- **Task requirements**
All lines from the one containing "蓋房子弟東哥西錯了會怎樣" to the end of the entries below should be output exactly as they appear. No other lines should be output.

- **Dataset content**
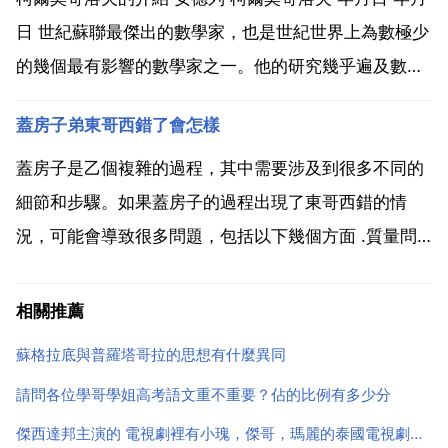
食物吃...
日 世紀蘇聯最傑出的數學家，也是世紀世界上為數極少
的幾個最有影響的數學家之一。他的研究幾乎遍及數學
的所有領域，做出許多開創性的貢獻。科莫羅夫斯基的
蓋房子弟東哥西錯了會怎樣
人物生平 年月日，波蘭提前舉行議會選舉，最大在野黨
公民綱領黨以較大優勢戰勝執政的法律與公正黨，成為
蓋房子是乙個複雜的過程，其中需要涉及到很多不同的
議...
細節和步驟。如果蓋房子的過程出現了東哥西錯的情
況，可能會導致很多問題，包括以下幾個方面 .質量問
題 如果蓋房子的過程出現了東哥西錯的情況，可能會導
致建築質量的下降。例如，如果磚塊沒有按照規定的方
相關推薦
式砌起來，可能會出現裂縫或者結構不穩定的情況，從
蘇格拉底與普羅塔哥拉的思想有什麼異同
而影響房屋...
請問各位學哥學姐高考語文重不重要？佔的比例有多少分
傑西達邦主演的 電視劇裡有小瑰，傑哥，瑪麗的泰國電視劇的名字叫什麼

- **The completed task**
蓋房子弟東哥西錯了會怎樣
人物生平 年月日，波蘭提前舉行議會選舉，最大在野黨
公民綱領黨以較大優勢戰勝執政的法律與公正黨，成為
蓋房子是乙個複雜的過程，其中需要涉及到很多不同的
議...
細節和步驟。如果蓋房子的過程出現了東哥西錯的情
況，可能會導致很多問題，包括以下幾個方面 .質量問
題 如果蓋房子的過程出現了東哥西錯的情況，可能會導
致建築質量的下降。例如，如果磚塊沒有按照規定的方
相關推薦
式砌起來，可能會出現裂縫或者結構不穩定的情況，從
蘇格拉底與普羅塔哥拉的思想有什麼異同
而影響房屋...
請問各位學哥學姐高考語文重不重要？佔的比例有多少分
傑西達邦主演的 電視劇裡有小瑰，傑哥，瑪麗的泰國電視劇的名字叫什麼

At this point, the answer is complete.